Give the entries back exactly as they stand, but without pictures.
+===+
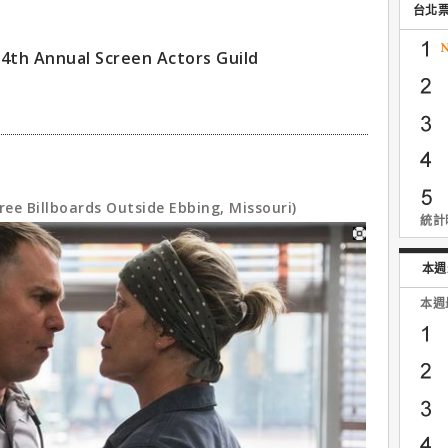
台北
nnual Screen Actors Guild
lboards Outside Ebbing, Missouri)
統計時
本週
本週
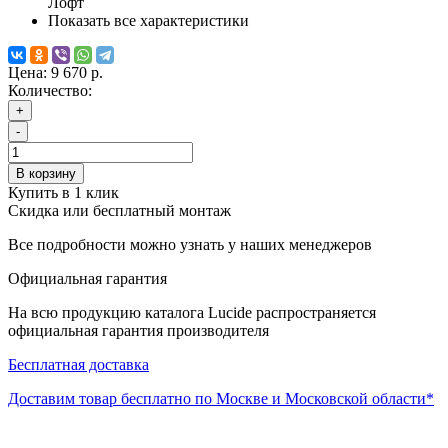
Лофт
Показать все характеристики
Цена:
9 670 р.
Количество:
+
-
В корзину
Купить в 1 клик
Скидка или бесплатный монтаж
Все подробности можно узнать у наших менеджеров
Официальная гарантия
На всю продукцию каталога Lucide распространяется
официальная гарантия производителя
Бесплатная доставка
Доставим товар бесплатно по Москве и Московской области*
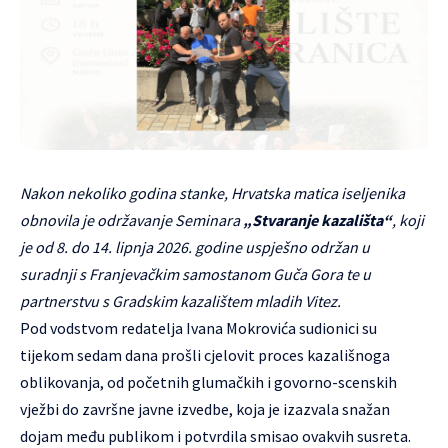
Nakon nekoliko godina stanke, Hrvatska matica iseljenika
obnovila je održavanje Seminara
„Stvaranje kazališta“
, koji
je od 8. do 14. lipnja 2026. godine uspješno održan u
suradnji s Franjevačkim samostanom Guča Gora te u
partnerstvu s Gradskim kazalištem mladih Vitez.
Pod vodstvom redatelja Ivana Mokrovića sudionici su
tijekom sedam dana prošli cjelovit proces kazališnoga
oblikovanja, od početnih glumačkih i govorno-scenskih
vježbi do završne javne izvedbe, koja je izazvala snažan
dojam među publikom i potvrdila smisao ovakvih susreta.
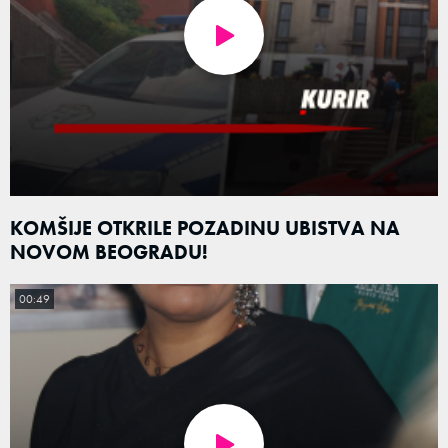
KOMŠIJE OTKRILE POZADINU UBISTVA NA
NOVOM BEOGRADU!
00:49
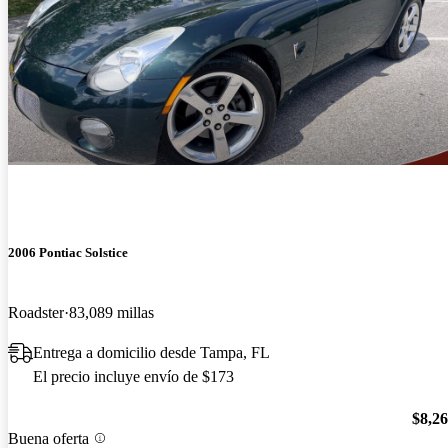
2006 Pontiac Solstice
Roadster
83,089 millas
Entrega a domicilio desde Tampa, FL
El precio incluye envío de $173
$8,2
Buena oferta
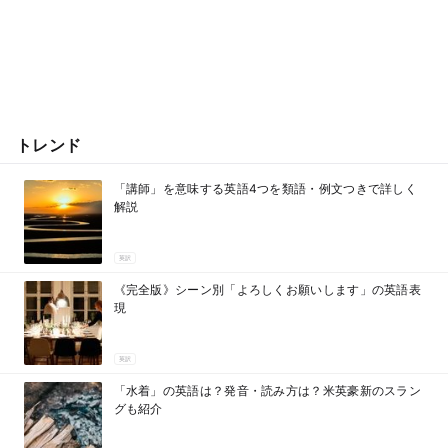
トレンド
「講師」を意味する英語4つを類語・例文つきで詳しく
解説
英訳
《完全版》シーン別「よろしくお願いします」の英語表
現
英訳
「水着」の英語は？発音・読み方は？米英豪新のスラン
グも紹介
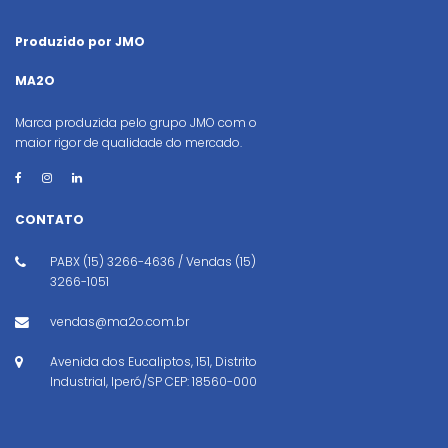
Produzido por JMO
MA2O
Marca produzida pelo grupo JMO com o
maior rigor de qualidade do mercado.
CONTATO
PABX (15) 3266-4636 / Vendas (15)
3266-1051
vendas@ma2o.com.br
Avenida dos Eucaliptos, 151, Distrito
Industrial, Iperó/SP CEP: 18560-000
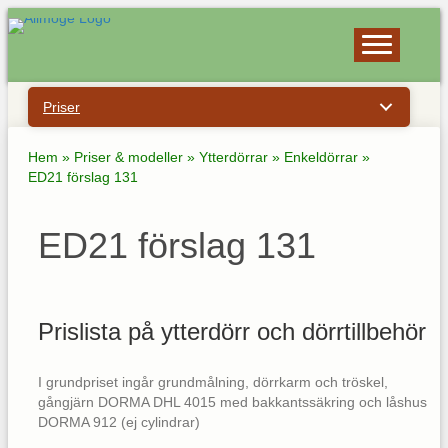
Priser
Hem
»
Priser & modeller
»
Ytterdörrar
»
Enkeldörrar
»
ED21 förslag 131
ED21 förslag 131
Prislista på ytterdörr och dörrtillbehör
I grundpriset ingår grundmålning, dörrkarm och tröskel,
gångjärn DORMA DHL 4015 med bakkantssäkring och låshus
DORMA 912 (ej cylindrar)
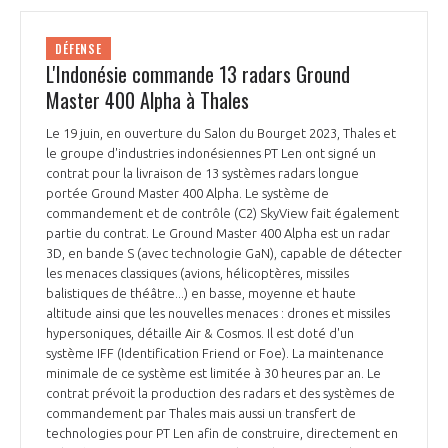
DÉFENSE
L'Indonésie commande 13 radars Ground
Master 400 Alpha à Thales
Le 19 juin, en ouverture du Salon du Bourget 2023, Thales et
le groupe d'industries indonésiennes PT Len ont signé un
contrat pour la livraison de 13 systèmes radars longue
portée Ground Master 400 Alpha. Le système de
commandement et de contrôle (C2) SkyView fait également
partie du contrat. Le Ground Master 400 Alpha est un radar
3D, en bande S (avec technologie GaN), capable de détecter
les menaces classiques (avions, hélicoptères, missiles
balistiques de théâtre...) en basse, moyenne et haute
altitude ainsi que les nouvelles menaces : drones et missiles
hypersoniques, détaille Air & Cosmos. Il est doté d'un
système IFF (Identification Friend or Foe). La maintenance
minimale de ce système est limitée à 30 heures par an. Le
contrat prévoit la production des radars et des systèmes de
commandement par Thales mais aussi un transfert de
technologies pour PT Len afin de construire, directement en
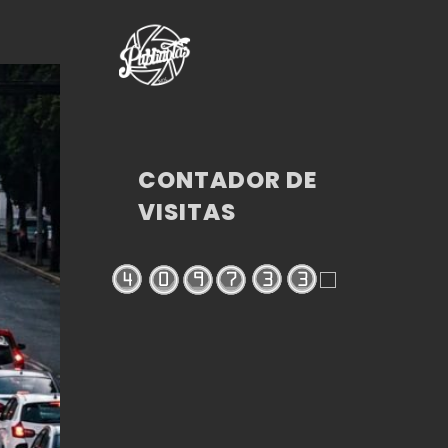
CONTADOR DE
VISITAS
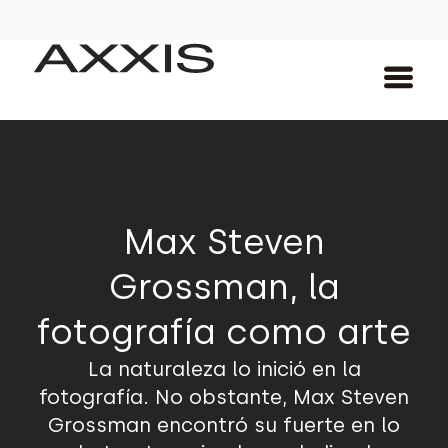
Max Steven
Grossman, la
fotografía como arte
La naturaleza lo inició en la
fotografía. No obstante, Max Steven
Grossman encontró su fuerte en lo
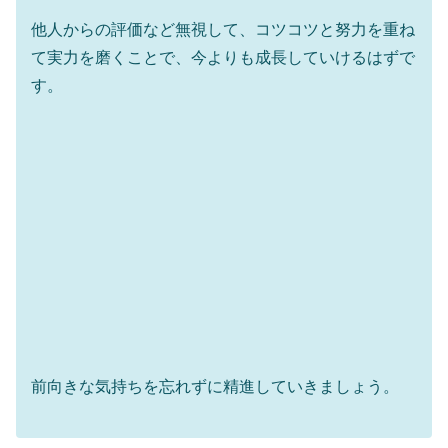
他人からの評価など無視して、コツコツと努力を重ね
て実力を磨くことで、今よりも成長していけるはずで
す。
前向きな気持ちを忘れずに精進していきましょう。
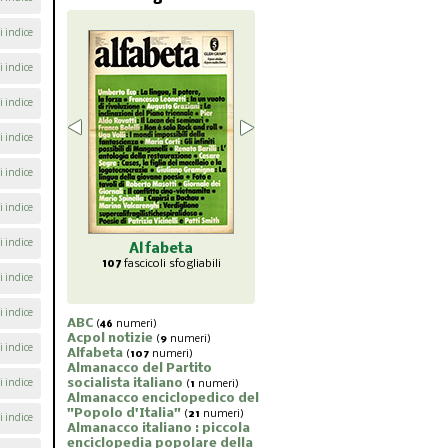
i indice
i indice
i indice
i indice
i indice
i indice
i indice
abeta
Almanacco
Almanacco del
Almana
li sfogliabili
enciclopedico del
Partito socialista
piccol
i indice
"Popolo d'Italia"
italiano
popol
21
fascicoli sfogliabili
1
fascicoli sfogliabili
7
fasc
i indice
ABC
(
46
numeri)
Acpol notizie
(
9
numeri)
i indice
Alfabeta
(
107
numeri)
Almanacco del Partito
socialista italiano
i indice
(
1
numeri)
Almanacco enciclopedico del
"Popolo d'Italia"
(
21
numeri)
i indice
Almanacco italiano : piccola
enciclopedia popolare della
+===+
- [EXERCISE RESPONSE]:
台北
nnual Screen Actors Guild
lboards Outside Ebbing, Missouri)
統計時
本週
本週
Лофт
Показать все характеристики
Цена:
9 670 р.
Количество:
+
-
В корзину
Купить в 1 клик
Скидка или бесплатный монтаж
Все подробности можно узнать у наших менеджеров
Официальная гарантия
На всю продукцию каталога Lucide распространяется
официальная гарантия производителя
Бесплатная доставка
Доставим товар бесплатно по Москве и Московской области*
Nakon nekoliko godina stanke, Hrvatska matica iseljenika
obnovila je održavanje Seminara
„Stvaranje kazališta“
, koji
je od 8. do 14. lipnja 2026. godine uspješno održan u
suradnji s Franjevačkim samostanom Guča Gora te u
partnerstvu s Gradskim kazalištem mladih Vitez.
Pod vodstvom redatelja Ivana Mokrovića sudionici su
tijekom sedam dana prošli cjelovit proces kazališnoga
oblikovanja, od početnih glumačkih i govorno-scenskih
vježbi do završne javne izvedbe, koja je izazvala snažan
dojam među publikom i potvrdila smisao ovakvih susreta.
KOMŠIJE OTKRILE POZADINU UBISTVA NA
NOVOM BEOGRADU!
00:49
2006 Pontiac Solstice
Roadster
83,089 millas
Entrega a domicilio desde Tampa, FL
El precio incluye envío de $173
$8,2
Buena oferta
トレンド
「講師」を意味する英語4つを類語・例文つきで詳しく
解説
英訳
《完全版》シーン別「よろしくお願いします」の英語表
現
英訳
「水着」の英語は？発音・読み方は？米英豪新のスラン
グも紹介
Produzido por JMO
MA2O
Marca produzida pelo grupo JMO com o
maior rigor de qualidade do mercado.
CONTATO
PABX (15) 3266-4636 / Vendas (15)
3266-1051
vendas@ma2o.com.br
Avenida dos Eucaliptos, 151, Distrito
Industrial, Iperó/SP CEP: 18560-000
Priser
Hem
»
Priser & modeller
»
Ytterdörrar
»
Enkeldörrar
»
ED21 förslag 131
ED21 förslag 131
Prislista på ytterdörr och dörrtillbehör
I grundpriset ingår grundmålning, dörrkarm och tröskel,
gångjärn DORMA DHL 4015 med bakkantssäkring och låshus
DORMA 912 (ej cylindrar)
DÉFENSE
L'Indonésie commande 13 radars Ground
Master 400 Alpha à Thales
Le 19 juin, en ouverture du Salon du Bourget 2023, Thales et
le groupe d'industries indonésiennes PT Len ont signé un
contrat pour la livraison de 13 systèmes radars longue
portée Ground Master 400 Alpha. Le système de
commandement et de contrôle (C2) SkyView fait également
partie du contrat. Le Ground Master 400 Alpha est un radar
3D, en bande S (avec technologie GaN), capable de détecter
les menaces classiques (avions, hélicoptères, missiles
balistiques de théâtre...) en basse, moyenne et haute
altitude ainsi que les nouvelles menaces : drones et missiles
hypersoniques, détaille Air & Cosmos. Il est doté d'un
système IFF (Identification Friend or Foe). La maintenance
minimale de ce système est limitée à 30 heures par an. Le
contrat prévoit la production des radars et des systèmes de
commandement par Thales mais aussi un transfert de
technologies pour PT Len afin de construire, directement en
CONTADOR DE
VISITAS
Max Steven
Grossman, la
fotografía como arte
La naturaleza lo inició en la
fotografía. No obstante, Max Steven
Grossman encontró su fuerte en lo
他人からの評価など無視して、コツコツと努力を重ね
て実力を磨くことで、今よりも成長していけるはずで
す。
前向きな気持ちを忘れずに精進していきましょう。
i indice
i indice
i indice
i indice
i indice
i indice
i indice
abeta
Almanacco
Almanacco del
Almana
li sfogliabili
enciclopedico del
Partito socialista
piccol
i indice
"Popolo d'Italia"
italiano
popol
21
fascicoli sfogliabili
1
fascicoli sfogliabili
7
fasc
i indice
ABC
(
46
numeri)
Acpol notizie
(
9
numeri)
i indice
Alfabeta
(
107
numeri)
Almanacco del Partito
socialista italiano
i indice
(
1
numeri)
Almanacco enciclopedico del
"Popolo d'Italia"
(
21
numeri)
i indice
Almanacco italiano : piccola
enciclopedia popolare della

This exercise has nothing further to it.